I packed them one at a time, with paper between each one, hoping he would walk back up the ridge before I was done.

CHAPTER 9

TREYTON

Bison rolledup the ridge at two-thirty on Friday with road dust on his jeans and a charity-ride patch sewn onto the back of his leather jacket. I heard the bike from inside the workshop and came out to find Biscuit already losing his mind, running circles around the Harley like he was just a pup.

Bison killed the engine, swung off, and pulled me into a hug before I could say anything. The kind Mama Mae had trained back into both of us years ago. The kind that used to feel like work and didn't anymore.

He let me go. He stepped back. He looked at my face for half a second.

“Oh,” he said. “So she's already here, then.”

“Shut up.”

“That bad?”

I didn't answer. I walked back to the porch step and sat down. He followed. Biscuit settled between us with his chin on Bison's boot, which was a betrayal I had been expecting and had decided in advance not to feel.

“I'm gonna need a beer,” Bison said.

“It's two in the afternoon.”

“I rode in from Salina, Kansas at six this morning.
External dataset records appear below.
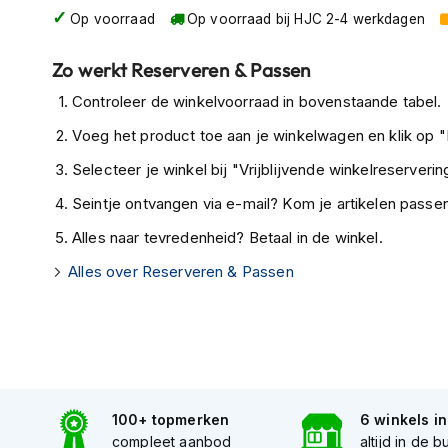
Op voorraad
Op voorraad bij HJC 2-4 werkdagen
Tex
motorjassen
Zo werkt Reserveren & Passen
Motorbroeken
Controleer de winkelvoorraad in bovenstaande tabel.
Heren
motorbroeken
Voeg het product toe aan je winkelwagen en klik op "I
Dames
Selecteer je winkel bij "Vrijblijvende winkelreservering
motorbroeken
Seintje ontvangen via e-mail? Kom je artikelen passen
Doorwaai
Alles naar tevredenheid? Betaal in de winkel.
motorbroeken
Alles over Reserveren & Passen
Waterdichte
motorbroeken
Leren
motorbroeken
Textiel
motorbroeken
100+ topmerken
6 winkels i
compleet aanbod
altijd in de b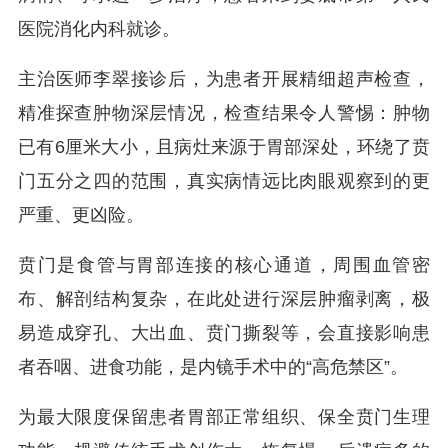
医院消化内科就诊。
主治医师李翠接诊后，为患者开展精细超声检查，
精准探查肿物深层情况，检查结果令人警惕：肿物
已有6厘米大小，且病灶来源于胃部深处，环绕了贲
门五分之四的范围，真实病情远比肉眼观察到的更
严重、更凶险。
贲门是食管与胃部连接的核心通道，周围血管密
布、解剖结构复杂，在此处进行深层肿瘤剥离，极
易造成穿孔、大出血、贲门撕裂等，会直接影响患
者吞咽、进食功能，是内镜手术中的“高危禁区”。
为最大限度保留患者胃部正常组织、保全贲门生理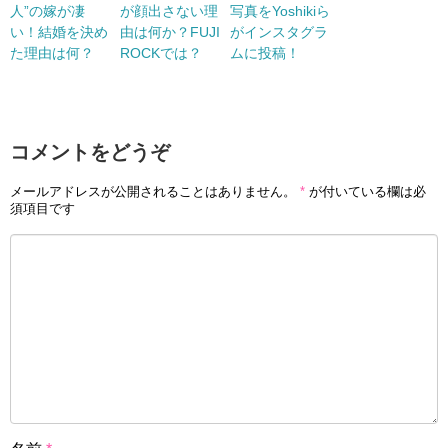
人”の嫁が凄
が顔出さない理
写真をYoshikiら
い！結婚を決め
由は何か？FUJI
がインスタグラ
た理由は何？
ROCKでは？
ムに投稿！
コメントをどうぞ
メールアドレスが公開されることはありません。
*
が付いている欄は必
須項目です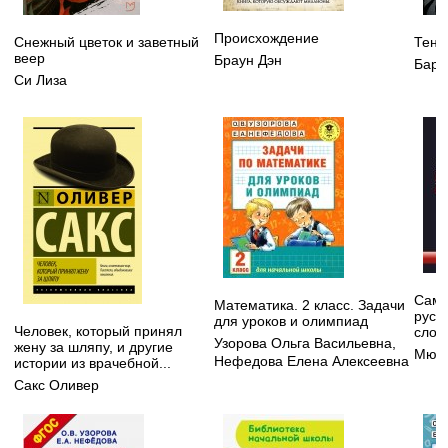
Происхождение
Снежный цветок и заветный
Тень 
веер
Браун Дэн
Бард
Си Лиза
Самы
Математика. 2 класс. Задачи
русс
для уроков и олимпиад
Человек, который принял
слов
Узорова Ольга Васильевна
,
жену за шляпу, и другие
Мюлл
Нефедова Елена Алексеевна
истории из врачебной...
Сакс Оливер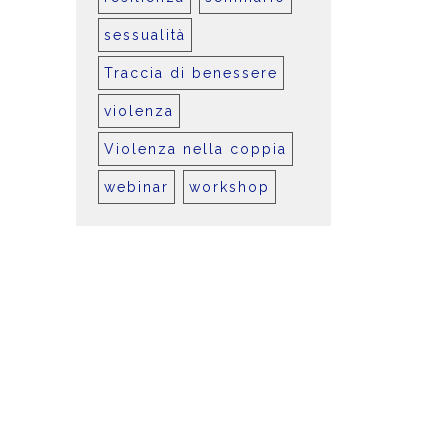
sessualità
Traccia di benessere
violenza
Violenza nella coppia
webinar
workshop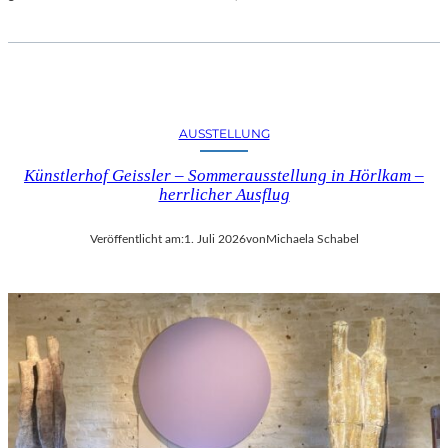
AUSSTELLUNG
Künstlerhof Geissler – Sommerausstellung in Hörlkam –
herrlicher Ausflug
Veröffentlicht am:
1. Juli 2026
von
Michaela Schabel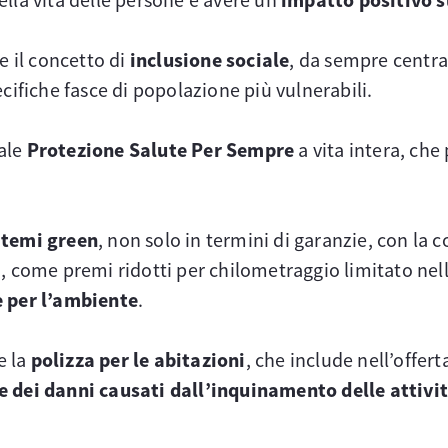
e il concetto di
inclusione sociale
, da sempre centra
cifiche fasce di popolazione più vulnerabili.
nale
Protezione Salute Per Sempre
a vita intera, che 
i temi green
, non solo in termini di garanzie, con la 
ome premi ridotti per chilometraggio limitato nell’
e per l’ambiente
.
e la
polizza per le abitazioni
, che include nell’offert
e dei danni causati dall’inquinamento delle attivi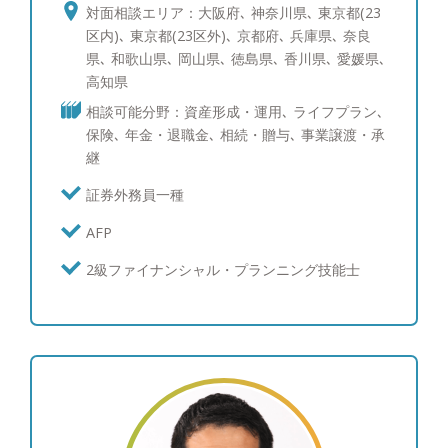
他社の担当者に負けないよう取り組んでいます。特
対面相談エリア：大阪府､ 神奈川県､ 東京都(23
に米国株式マーケットはテクノロジーの起点として
区内)､ 東京都(23区外)､ 京都府､ 兵庫県､ 奈良
重要なので、セールスの視点ではなく独立の立場を
県､ 和歌山県､ 岡山県､ 徳島県､ 香川県､ 愛媛県､
生かしてより詳しい情報提供がリアルタイムで出来
高知県
るよう心掛けています。また、これまでの経験を生
相談可能分野：資産形成・運用､ ライフプラン､
かして資産運用以外のお客様のお悩み（相続対策・
保険､ 年金・退職金､ 相続・贈与､ 事業譲渡・承
保険コンサルティング・M＆Aなど法人様の課題）
継
についても、今まで以上に的確なアドバイスができ
るよう情報収集と勉強に日々精進し、お客様から必
証券外務員一種
要とされるプロフェッショナルになりたいと思って
AFP
います。 ●お客様の資産運用やライフプランの目標
達成に向けて全力でサポートさせていただきます。
2級ファイナンシャル・プランニング技能士
資産運用やライフプランにおける目標はお客様によ
って様々です。例えば、先代から引き継いだ資産を
自分の代で減らさずに次の世代に引き継ぎたいとい
った世代を超えた長期間の目標から、数年後のマイ
カー買い替え資金を確保したいといった短期間の目
標までといった具合にその思いは多岐にわたりま
す。まずはお客様とのお打ち合わせの中でしっかり
と目標を共有させていただき、その目標達成に向け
It's a beer.”

I went inside and brought him a beer.

He sat on my porch in the early afternoon sun and drank it slow, the way Bison drank everything slow, and he looked out over the meadow and the gravel turnout and Cabin Three with the door shut and the empty boxes I knew were stacked inside it, and he didn't say anything for the first ten minutes. That was Bison. He waited.

“Tell me about the charity ride,” I said.

“Wyoming. Tomorrow. Three hundred miles in two days for the veterans' foundation. I'm riding with two of Mae's church people and a guy from Lubbock who can't shift without grinding it.” He took a long pull on the beer. “I'll tell you about it next time. Talk to me about her.”

“Bison.”

“I said talk. I didn't say apologize. Talk.”

I drank. Set the bottle on the armrest. “She's leaving in a week.”